Era delgado, descarnado, con pómulos salvajes y piel cetrina sobre la que las marcas y cicatrices de la enfermedad cutánea brillaban como faros. Ahora usaba un descuidado bigote. Bajo la presión de los acontecimientos, todos se estaban transformando; Janet había perdido la grasa a fuerza de dietas, Barrett se había dejado crecer el cabello, y hasta el imperturbable Pleyel tenía ahora una barba rala que acariciaba como si fuera un talismán. Bernstein fulminó con la mirada al pequeño grupo reunido en el apartamento que compartían Barrett y Janet—. ¿Sabéis por qué este gobierno ilegal ha sido capaz de mantenerse en el poder? Por dos razones. Primero, tiene una red inmoral de policía secreta con la que reprime a la oposición. Segundo, tiene el firme control de todos los medios de comunicación, con lo cual se perpetúa persuadiendo a los ciudadanos de que no les queda otra alternativa que apoyar al sindicalismo. ¿Sabéis lo que va a pasar en otra generación? ¡Esta nación y el sindicalismo estarán tan firmemente unidos que no se separarán durante siglos!

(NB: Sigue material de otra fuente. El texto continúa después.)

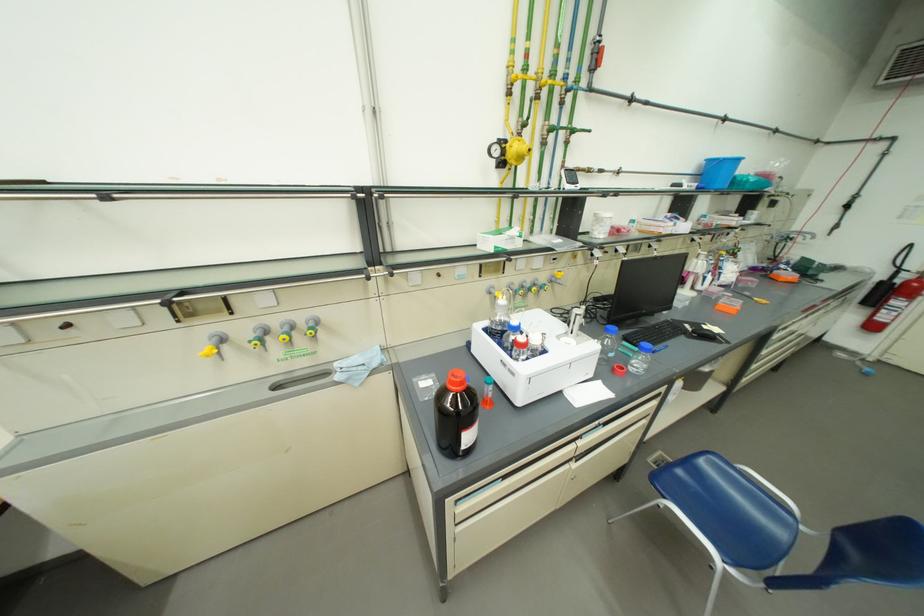 This screenshot has width=924, height=616. Find the location of `green valve handle`. green valve handle is located at coordinates (259, 336). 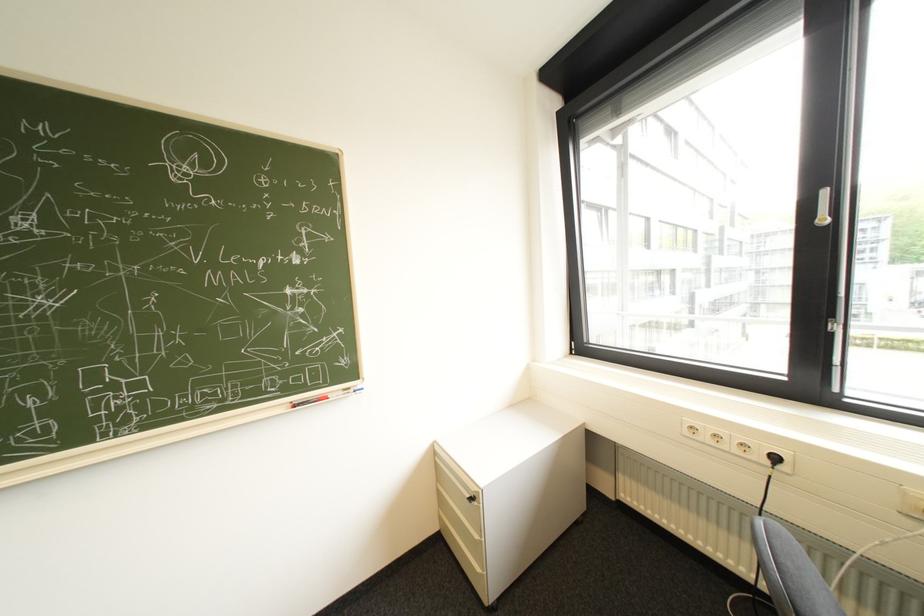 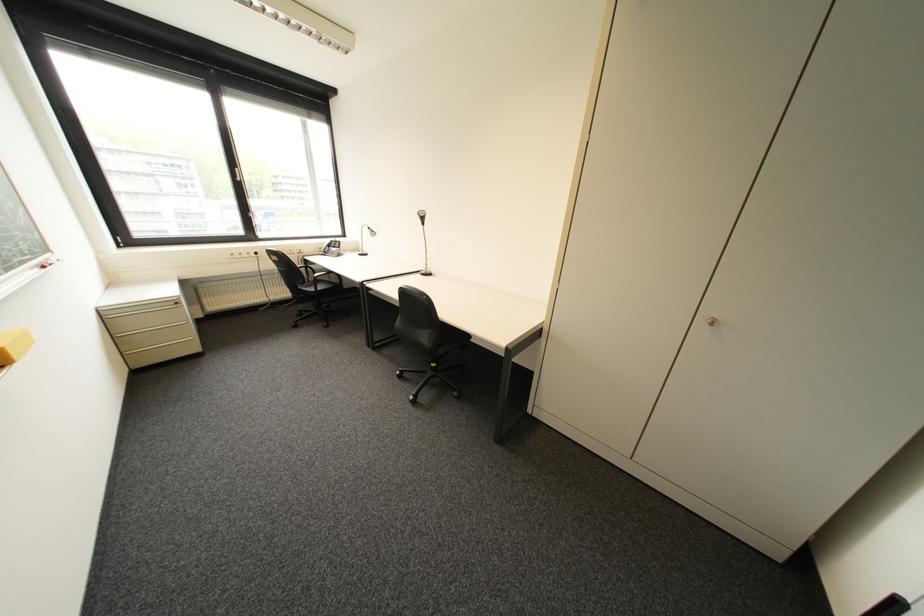 Locate, in the second image, the point that corresponds to [447,480] in the first image.

(122, 336) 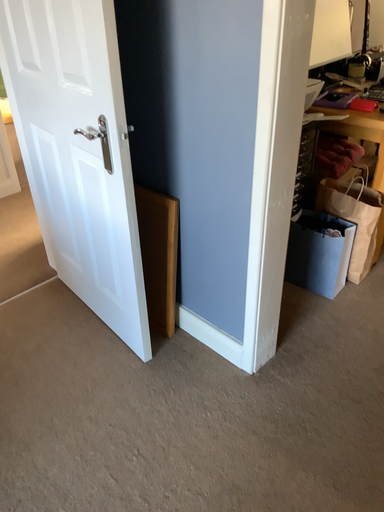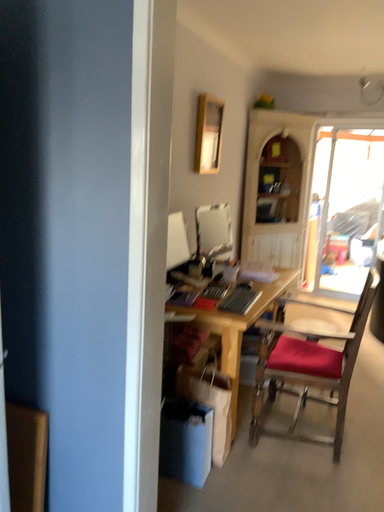 Question: Which way did the camera rotate in the video?

Choices:
 (A) rotated right
 (B) rotated left

Answer: (A) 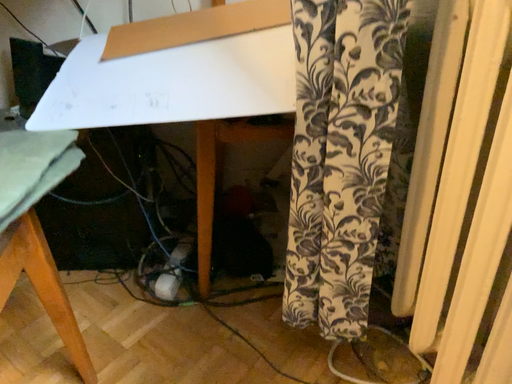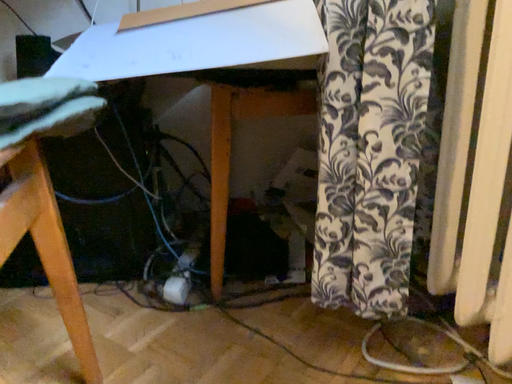 Question: How did the camera likely rotate when shooting the video?

Choices:
 (A) rotated upward
 (B) rotated downward

Answer: (A) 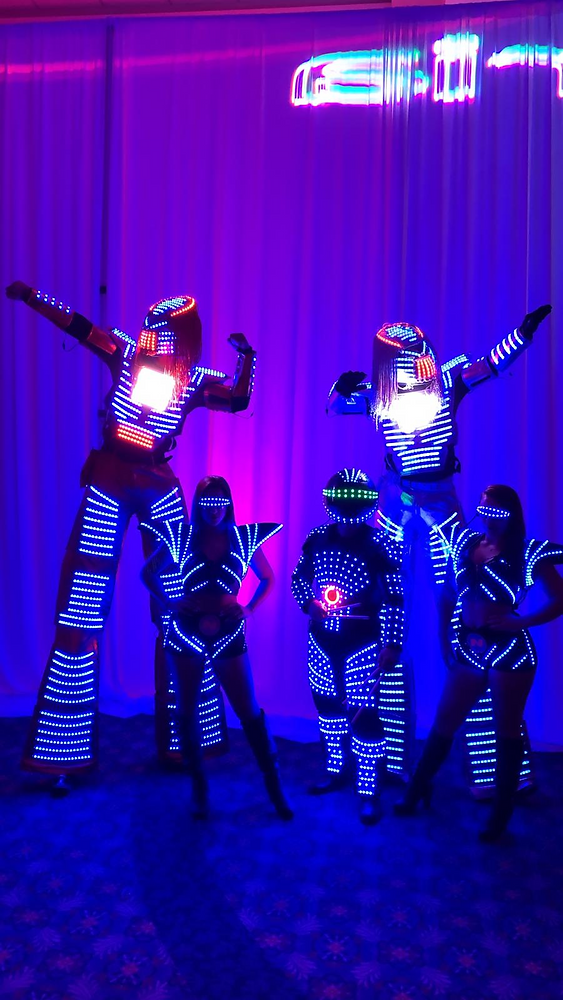 Locate an element on the screen. Image resolution: width=563 pixels, height=1000 pixels. curtains is located at coordinates (406, 198). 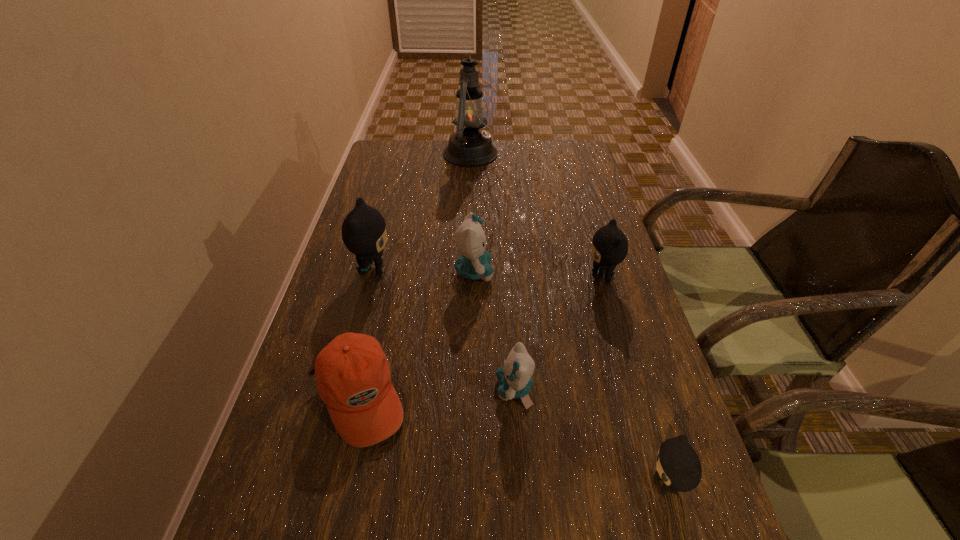 This screenshot has width=960, height=540. Find the location of `vacant area situated 0.100m on the front of the baseball cap`. vacant area situated 0.100m on the front of the baseball cap is located at coordinates point(332,511).

Identify the location of vacant space located 0.380m on the front-facing side of the nearest gray kitten. (417, 485).

Identify the location of vacant space located on the front-facing side of the nearest gray kitten. (459, 485).

The width and height of the screenshot is (960, 540). In order to click on free location located 0.260m on the front-facing side of the nearest gray kitten in this screenshot , I will do `click(490, 485)`.

Find the location of a particular element. object that is at the far edge is located at coordinates (468, 146).

I want to click on kitten at the left edge, so click(364, 232).

I want to click on baseball cap situated at the left edge, so click(353, 376).

At what (x,y) coordinates should I click in order to perform the action: click on vacant space at the left edge of the desktop. Please return your answer as a coordinate pair (x, y). Looking at the image, I should click on (376, 180).

The image size is (960, 540). In order to click on free space at the right edge in this screenshot , I will do `click(568, 185)`.

Find the location of a particular element. vacant space that's between the baseball cap and the farthest object is located at coordinates (417, 275).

—Imposible, Jack —dijo Janet—. Para mantenerse, un sistema de gobierno necesita algo más que una policía secreta.

—Cállate y déjame terminar —dijo Bernstein. Las palabras de Bernstein fueron un gruñido. Ya casi nunca se cuidaba de ocultar su intenso odio hacia Janet. Cuando estaban en la misma habitación, bastante a menudo dadas las circunstancias, se veían volar las chispas.

—Muy bien, adelante. Termina. Bernstein aspiró hondo.

—Este país es en esencia conservador —dijo—. Siempre lo ha sido. Siempre lo será. La Revolución de 1776 fue una revolución conservadora en defensa de los derechos de propiedad. En los doscientos años siguientes no hubo aquí cambios fundamentales en la estructura política. Francia tuvo una revolución y seis, siete constituciones, Rusia tuvo una revolución, Alemania e Italia y Austria se convirtieron en países totalmente diferentes, y hasta Inglaterra cambió calladamente toda su organización, pero Estados Unidos no se movió. Sí, ya sé que hubo cambios en la ley electoral, pequeños retoques, y que se amplió el derecho de voto a las mujeres y a los negros, y que gradualmente se aumentaron los poderes del presidente, pero todo eso estaba dentro del marco original. Y en las escuelas se enseñó a los niños que en ese marco había algo sagrado. Era un factor de estabilidad incorporado: los ciudadanos querían que el sistema no cambiase porque siempre había sido así, etcétera, etcétera, en un eterno círculo. Esta nación no podía cambiar porque no tenía capacidad para cambiar. Se le había enseñado a odiar el cambio. Por eso los presidentes en ejercicio eran siempre reelectos a menos que fueran un verdadero desastre. Por eso la constitución fue enmendada quizá sólo veinte veces en dos siglos. Por eso cada vez que aparecía un hombre que quería cambiar las cosas en serio, como Henry Wallace, como Goldwater, era aniquilado por la estructura del poder. ¿Alguien estudió la elección de Goldwater? Supuestamente era un conservador, ¿no es así? Pero perdió, ¿y quien lo combatió con verdadera dureza sino los conservadores, que sabían que era un radical y temían la llegada de un radical al poder?